(Excerpted data)

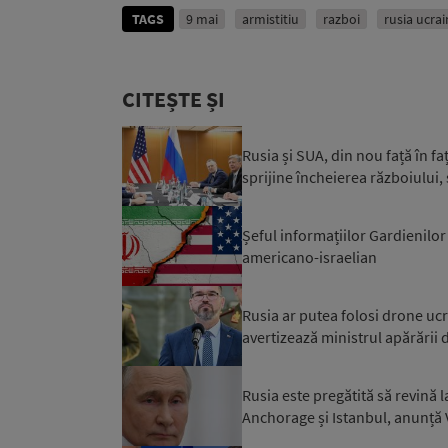
TAGS
9 mai
armistitiu
razboi
rusia ucra
CITEȘTE ȘI
Rusia și SUA, din nou față în f
sprijine încheierea războiului,
Șeful informațiilor Gardienilor
americano-israelian
Rusia ar putea folosi drone ucr
avertizează ministrul apărării 
Rusia este pregătită să revină 
Anchorage și Istanbul, anunță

(End Excerpted data)

Set down exactly, and only, the lines from the one containing "Rusia ar putea folosi drone ucr" through the final line of the entries above.

Reply to the task:
Rusia ar putea folosi drone ucr
avertizează ministrul apărării 
Rusia este pregătită să revină 
Anchorage și Istanbul, anunță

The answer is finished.